Mr. O'Neal noted that Merrill's share price was 60% higher the day before the hearing than the low it had hit shortly after he took over in 2002. "As a result of the extraordinary growth at Merrill Lynch during my tenure as CEO, the board saw fit to increase my compensation each year," Mr. O'Neal said.

In Mr. Prince's defense, Time Warner Chairman Richard Parsons, who heads Citigroup's compensation committee, responded that "only one part of the company really imploded, and that was the part that was focused on these subprime loans." A little more than a month after the hearing, Citigroup announced a $5.1 billion loss for the first quarter of 2008.

At Citigroup's annual meeting last month, more than 29% of investors voted against the re-election of each of the three members of the bank's compensation committee.

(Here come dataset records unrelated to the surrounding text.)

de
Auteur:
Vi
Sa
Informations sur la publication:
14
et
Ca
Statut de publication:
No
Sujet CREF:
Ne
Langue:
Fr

That was a stern rebuke, considering that last year no director was opposed by more than 6% of shareholder votes cast. A say-on-pay proposal received 38% of shareholder votes, down from 46% in 2007.

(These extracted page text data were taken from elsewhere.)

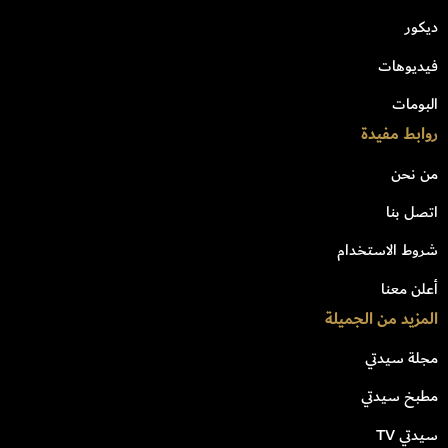
ديكور
فيديوهات
البومات
روابط مفيدة
من نحن
اتصل بنا
شروط الاستخدام
أعلن معنا
المزيد من الجميلة
مجلة سيدتي
مطبخ سيدتي
سيدتي TV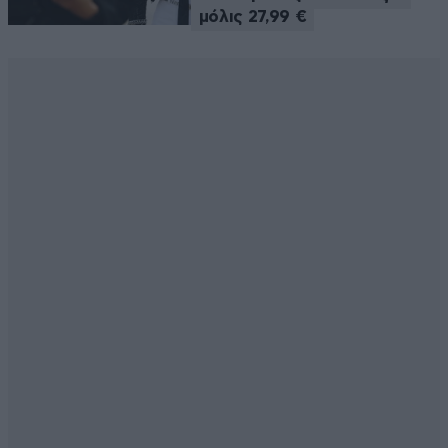
μόλις 27,99 €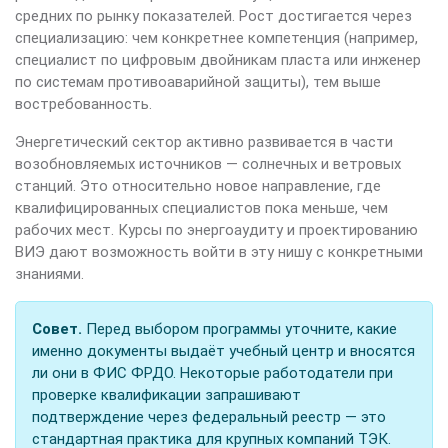
средних по рынку показателей. Рост достигается через
специализацию: чем конкретнее компетенция (например,
специалист по цифровым двойникам пласта или инженер
по системам противоаварийной защиты), тем выше
востребованность.
Энергетический сектор активно развивается в части
возобновляемых источников — солнечных и ветровых
станций. Это относительно новое направление, где
квалифицированных специалистов пока меньше, чем
рабочих мест. Курсы по энергоаудиту и проектированию
ВИЭ дают возможность войти в эту нишу с конкретными
знаниями.
Совет.
Перед выбором программы уточните, какие
именно документы выдаёт учебный центр и вносятся
ли они в ФИС ФРДО. Некоторые работодатели при
проверке квалификации запрашивают
подтверждение через федеральный реестр — это
стандартная практика для крупных компаний ТЭК.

About 13% of Merrill's shareholders opposed the re-election of Armando Codina, CEO of Flagler Development Group and the lone member of the securities company's compensation committee facing a vote at last month's annual meeting. The proposal giving investors a direct say on executive pay at Merrill received 36% support, down from 46% last year.

Merrill Lynch's new CEO, John Thain, has been awarded some options that he will get only if Merrill's stock rises by prescribed levels from its closing price the day before he joined the company. Merrill's share price has fallen 25% since then.

Citigroup, J.P. Morgan, Merrill and Morgan Stanley declined to comment. Boards at all four companies recommended voting against the say-on-pay proposals.